Ecco perché l’autonomia per essere motore di crescita deve essere una conquista, non un dono.
Il secondo aspetto, speculare al primo, è che l’autonomia non è qualcosa che si può imporre, così come non si possono imporre la spontaneità e il senso di responsabilità. Sono tutte capacità che l’essere umano acquisisce gradualmente, utilizzando la sua dotazione personale di potenzialità psicofisiche e il suo bisogno di essere in relazione con gli altri, che è la molla più importante per la sua crescita. Sta agli adulti facilitargli l’accesso agli strumenti che la specifica cultura in cui si trova a vivere mette a disposizione, offrirgli occasioni per sperimentarsi in modi diversi nelle relazioni con l’adulto, con i pari, con l’autorità.
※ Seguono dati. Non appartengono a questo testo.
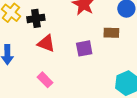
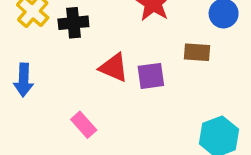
red triangle: (46, 43) -> (114, 67), moved

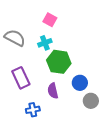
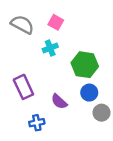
gray semicircle: (15, 38) -> (22, 25), moved
green hexagon: (59, 62) -> (85, 65), moved
purple semicircle: (53, 91) -> (59, 101), turned -35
Non siamo noi che diamo l’autonomia ai nostri figli. Noi diamo degli strumenti, offriamo delle conoscenze, facilitiamo in tutti i modi la loro crescita, offriamo loro occasioni, ma l’autonomia la esercitano loro appena se ne sentono in grado. Perché è un piacere sentirsi autonomi. È un piacere simile a quello della ribellione, ma esercitato all’interno delle regole condivise anziché contro di esse.
L’autonomia non è né un bene né un male in sé; è un correlato del processo di crescita.